Sentimentos negativos do eleitor 'moldam' estilo dos pré-candidatos
Quando um pré-candidato à Presidência da República deixa transparecer sua raiva em público isso também pode ser pura estratégia.
Estadão Conteúdo
Publicado em 24 de junho de 2018 às 10h11.
São Paulo - Nem sempre as declarações enviesadas, a impaciência com o contraditório e o tom excessivamente bélico devem ser atribuídos a um descontrole ocasional ou a um mero traço de personalidade. Quando um pré-candidato à Presidência da República deixa transparecer sua raiva em público isso também pode ser pura estratégia.
A explicação para o comportamento tenso e até prematuramente agressivo de alguns postulantes ao Planalto pode estar na percepção do (mau) humor do eleitor. Um levantamento do Instituto de Pesquisas Sociais, Políticas e Econômicas (Ipespe), realizado em março, ouviu 1.200 eleitores sobre os sentimentos em relação às eleições de outubro. Nesta amostragem, 83% dos pesquisados declararam ter emoções negativas; enquanto apenas 14% estariam imbuídos de sentimentos positivos. Os outros 3% não quiseram ou não souberam responder.
Os sentimentos negativos estão divididos em "preocupação" (33%), "indignação ou raiva" (27%); "tristeza" (12%) e "medo" (11%). Entre os sentimentos positivos, aparecem: "esperança" (12%), "orgulho" (1%) e "alegria" (1%). A opção "entusiasmo" não atingiu 1% das menções.

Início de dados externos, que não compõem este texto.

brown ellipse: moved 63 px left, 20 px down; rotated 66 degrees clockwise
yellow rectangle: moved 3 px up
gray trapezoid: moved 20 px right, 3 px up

O cientista político e coordenador da pesquisa do Ipespe, Antônio Lavareda, afirmou que "o voto não é apenas uma opção racional" e que "o modelo de inteligência afetiva é um dado importante para as campanhas".
O problema, segundo ele, é a forma como os pré-candidatos estão trabalhando com a negatividade do eleitor. "É um erro dos candidatos incorporarem a raiva ou o medo do eleitor. O que eles precisam fazer é administrar e equalizar esses sentimentos e, principalmente, oferecer respostas para essa indignação do eleitor", disse.
A tentação de encarnar a raiva aumenta quando um dos pré-candidatos mais bem colocados nas pesquisas é o deputado Jair Bolsonaro (PSL-RJ) - que traz em seu discurso elementos do "contra tudo o que está aí" e um tom mais contundente. "Mas é um erro um candidato que não tem um perfil agressivo tentar passar essa imagem. O candidato não age com naturalidade, vai contra sua própria natureza, e o eleitor percebe que aquilo é teatro."
Cientistas políticos e profissionais do marketing ouvidos pela reportagem afirmaram que pré-candidatos como Geraldo Alckmin (PSDB) e Marina Silva (Rede) não ganhariam pontos com explosões de raiva e indignação - porque essas reações não seriam da natureza deles. Já Ciro Gomes (PDT) e o próprio Bolsonaro já possuem esse tipo de reação em seus respectivos "vocabulários" - e não causam estranhamento ao agir assim.
O marqueteiro do presidente Michel Temer, Elsinho Mouco, admite que "os sentimentos prevalecentes na população são os mais negativos". "Sem administrar o medo do eleitor, sem resgatar a esperança nessas pessoas, não há como ter sucesso na eleição", disse.
Mouco completou dizendo que "o voto é retrospectivo". Segundo ele, "as pessoas imaginam sua vida no futuro por aquilo que aconteceu no passado". "Resgatar o estado de espírito da sociedade é o desafio."As informações são do jornal O Estado de S. Paulo.